Franklin appeared last Wednesday before a Federal District Court judge in West Virginia, where he was indicted for holding secret documents in his residence.
Franklin was released on $50,000 bail last week and his court date was set for the beginning of September. The Justice Department is also expected to indict two former senior AIPAC staffers, Steve Rosen and Keith Weissman, in the next few weeks on charges covered under the Espionage Act.
According to an FBI affidavit filed on May 24 in the U.S. District Court for the Northern District of West Virginia, "Franklin admitted that he may have disclosed information from one of the classified documents found at his residence to a foreign official who was not authorized to receive that information."
The official was believed to be Naor Gilon of the Israeli embassy in Washington, although his name and Israel have not been mentioned in any official legal documents.
Gilon maintained professional ties with Franklin as part of his responsibilities as chief of political affairs at the embassy; he is not suspected of any wrong doing in the affair.
The FBI affidavit says that on July 13, 2004, Franklin came to the bureau for questioning and was shown secret documents which had been found in his residence during a search two weeks earlier.

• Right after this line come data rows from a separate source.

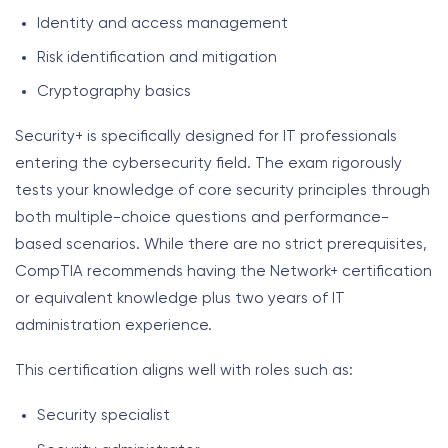
Identity and access management
Risk identification and mitigation
Cryptography basics
Security+ is specifically designed for IT professionals
entering the cybersecurity field. The exam rigorously
tests your knowledge of core security principles through
both multiple-choice questions and performance-
based scenarios. While there are no strict prerequisites,
CompTIA recommends having the Network+ certification
or equivalent knowledge plus two years of IT
administration experience.
This certification aligns well with roles such as:
Security specialist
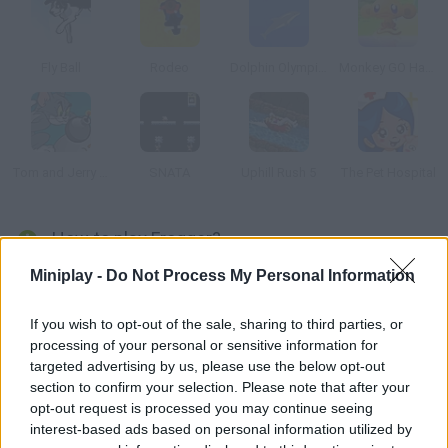
Fly Ball
Rodeo
Dolphin Olympics
Monkey GO Happy
Tom and Jerry Bomberman
SNATA
Uphill Rush 5
The Pet Hospital
How to play Frogger?
Miniplay -
Do Not Process My Personal Information
Remember the good old days with this game released by Atari
in 1977. Help these five frogs get back home crossing the
highway and then the river with the help of some logs.
If you wish to opt-out of the sale, sharing to third parties, or
processing of your personal or sensitive information for
targeted advertising by us, please use the below opt-out
section to confirm your selection. Please note that after your
Tags
opt-out request is processed you may continue seeing
interest-based ads based on personal information utilized by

He admitted that he had taken 34 of them home between October 2003 and June 2004.
Franklin and Gilon first made contact when the Pentagon official visited Israel as a American air force reservist, attached to the U.S. Defense Intelligence Agency. Franklin requested a routine briefing by Gilon, who worked in the Foreign Ministry in Jerusalem.
When Gilon was appointed head of political affairs at the Washington embassy, he kept in touch with Franklin, who was then posted at the Pentagon's Iran Desk. The two maintained routine ties, typical of the regular diplomatic work at embassies in the American capital.
The two indictments issued against Franklin do not mention handing information to a foreign agent. The charges focus on transferring secret information to AIPAC staffers and holding secret documents illegally. However, the fact that the FBI affidavits say Franklin admitted giving information to a foreign official leaves an opening for future charges against him.
The classified material was said to involve information about Iranian intentions to harm U.S. soldiers in Iraq, and was supposedly given to the two former AIPAC staffers during lunch in Virginia on June 26, 2003.